- RECORDS FOR THE EXERCISE:
= = = = = = =

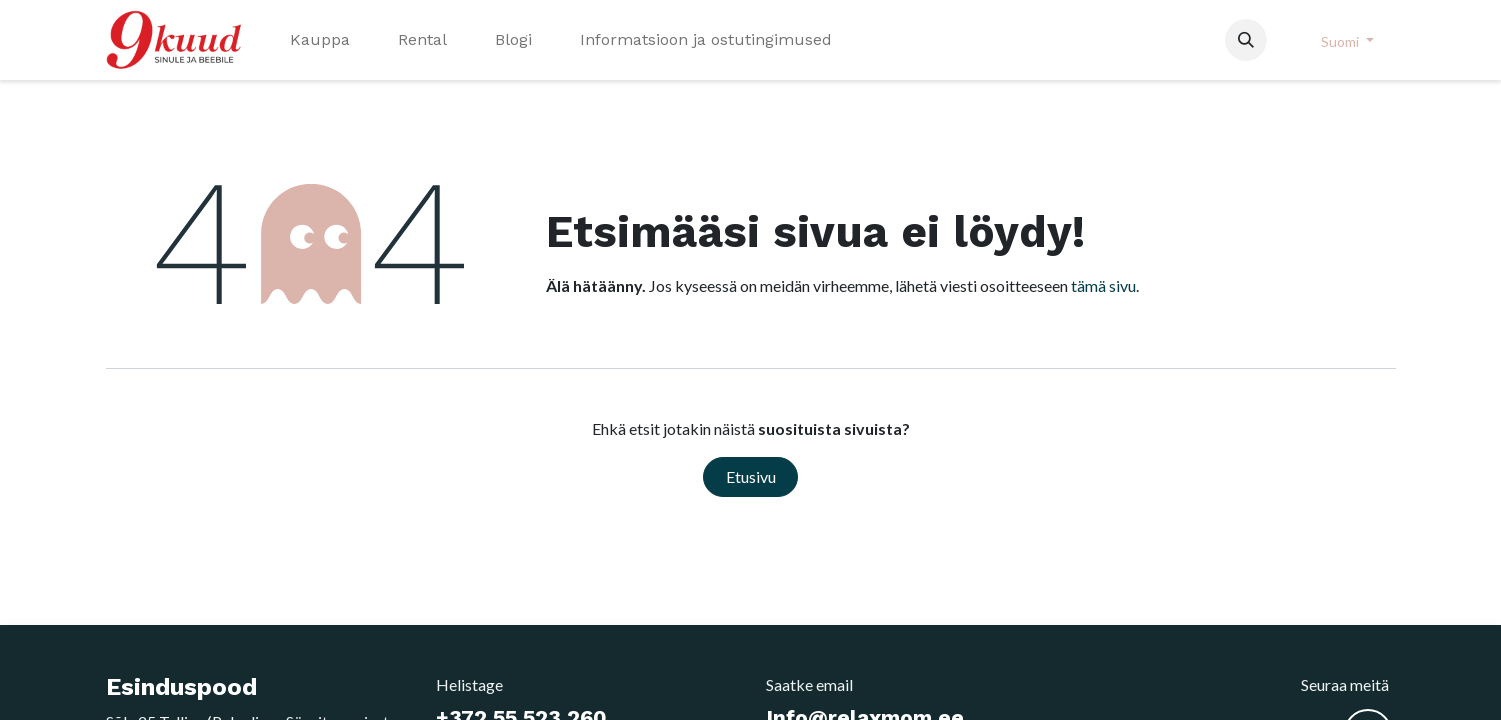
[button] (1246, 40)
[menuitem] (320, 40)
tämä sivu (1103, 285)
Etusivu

= = = = = = =

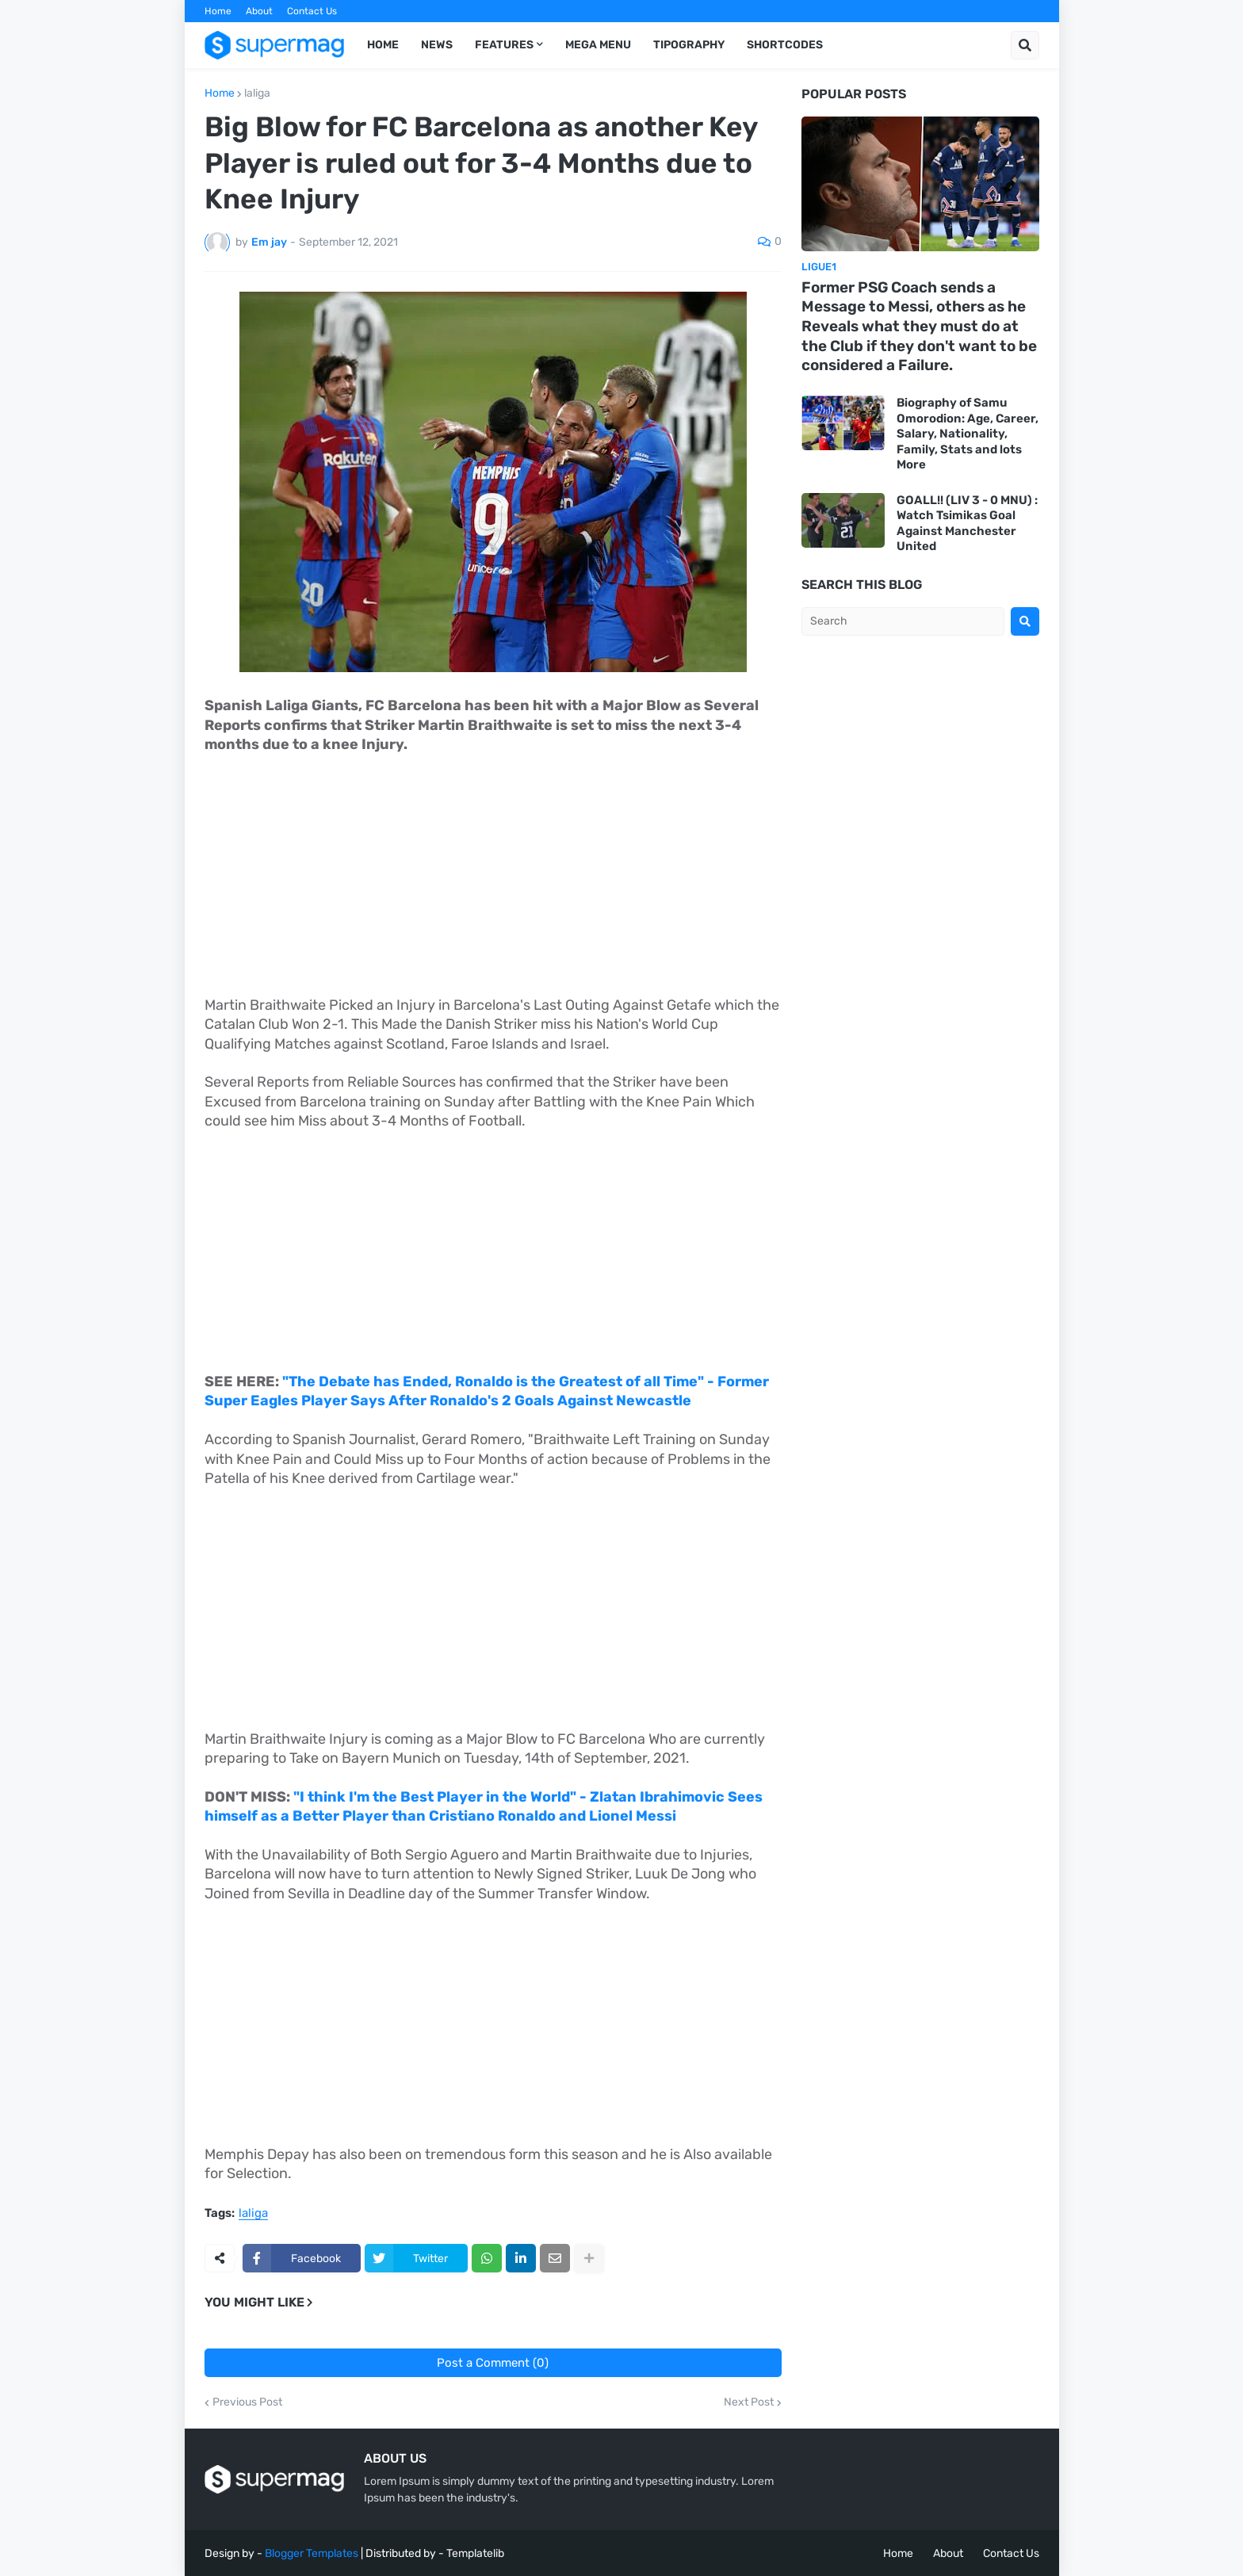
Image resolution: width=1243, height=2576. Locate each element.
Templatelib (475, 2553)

= = = = = = =

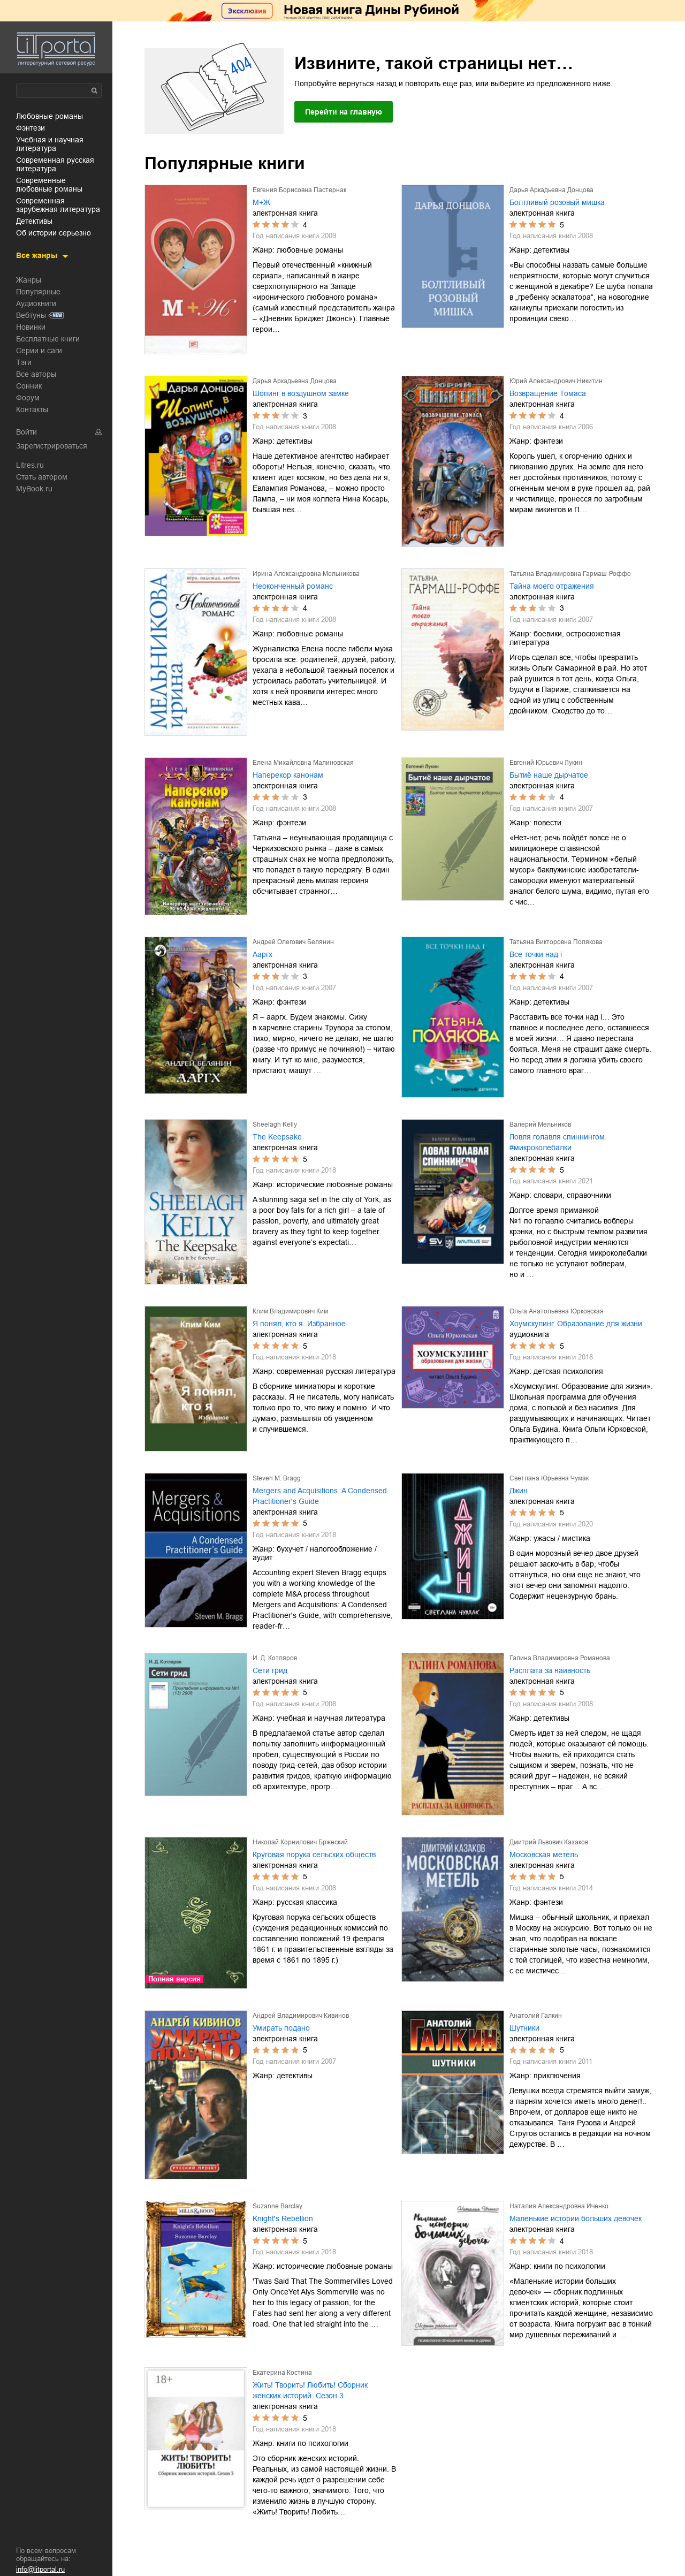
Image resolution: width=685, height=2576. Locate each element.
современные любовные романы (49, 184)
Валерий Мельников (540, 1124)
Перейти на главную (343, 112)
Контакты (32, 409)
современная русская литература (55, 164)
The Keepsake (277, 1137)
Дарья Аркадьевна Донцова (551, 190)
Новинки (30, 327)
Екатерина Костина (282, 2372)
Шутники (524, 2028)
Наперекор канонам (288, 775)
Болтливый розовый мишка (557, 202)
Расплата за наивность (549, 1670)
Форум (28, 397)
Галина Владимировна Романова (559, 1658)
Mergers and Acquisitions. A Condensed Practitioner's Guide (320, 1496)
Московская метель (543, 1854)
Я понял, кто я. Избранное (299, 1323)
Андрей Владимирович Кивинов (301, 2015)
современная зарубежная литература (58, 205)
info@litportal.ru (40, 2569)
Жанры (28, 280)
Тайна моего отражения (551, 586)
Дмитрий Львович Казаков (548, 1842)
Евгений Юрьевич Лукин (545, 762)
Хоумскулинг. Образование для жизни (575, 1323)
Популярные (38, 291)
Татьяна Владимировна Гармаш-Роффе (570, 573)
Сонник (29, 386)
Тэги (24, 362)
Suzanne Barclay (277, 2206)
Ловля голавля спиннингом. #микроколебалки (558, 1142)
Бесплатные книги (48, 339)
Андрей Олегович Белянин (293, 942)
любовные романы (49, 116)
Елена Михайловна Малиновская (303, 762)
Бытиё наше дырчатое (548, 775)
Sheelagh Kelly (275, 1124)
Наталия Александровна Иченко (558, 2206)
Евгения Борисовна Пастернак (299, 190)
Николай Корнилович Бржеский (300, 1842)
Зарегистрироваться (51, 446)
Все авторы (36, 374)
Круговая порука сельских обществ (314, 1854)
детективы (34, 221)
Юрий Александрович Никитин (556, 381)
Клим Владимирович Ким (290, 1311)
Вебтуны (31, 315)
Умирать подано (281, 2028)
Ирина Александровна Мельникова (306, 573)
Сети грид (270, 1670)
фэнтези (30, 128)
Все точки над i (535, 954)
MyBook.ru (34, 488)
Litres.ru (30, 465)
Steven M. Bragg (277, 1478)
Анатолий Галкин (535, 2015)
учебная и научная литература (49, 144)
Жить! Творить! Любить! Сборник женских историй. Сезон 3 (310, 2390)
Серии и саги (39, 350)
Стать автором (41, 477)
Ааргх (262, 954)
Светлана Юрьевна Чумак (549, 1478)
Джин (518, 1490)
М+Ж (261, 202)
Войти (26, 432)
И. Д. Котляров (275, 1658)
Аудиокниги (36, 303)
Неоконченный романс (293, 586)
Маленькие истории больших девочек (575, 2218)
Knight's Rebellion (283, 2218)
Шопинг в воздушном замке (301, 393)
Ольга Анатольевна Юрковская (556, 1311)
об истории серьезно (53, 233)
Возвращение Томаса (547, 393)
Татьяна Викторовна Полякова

= = = = = = =

- WHAT YOU SHOULD DO: Above are the lines; repeat exactly the ones from the line containing "М+Ж (261, 202)" down to the line containing "Татьяна Викторовна Полякова", both inclusive.

- PROBLEM SOLUTION:
М+Ж (261, 202)
Войти (26, 432)
И. Д. Котляров (275, 1658)
Аудиокниги (36, 303)
Неоконченный романс (293, 586)
Маленькие истории больших девочек (575, 2218)
Knight's Rebellion (283, 2218)
Шопинг в воздушном замке (301, 393)
Ольга Анатольевна Юрковская (556, 1311)
об истории серьезно (53, 233)
Возвращение Томаса (547, 393)
Татьяна Викторовна Полякова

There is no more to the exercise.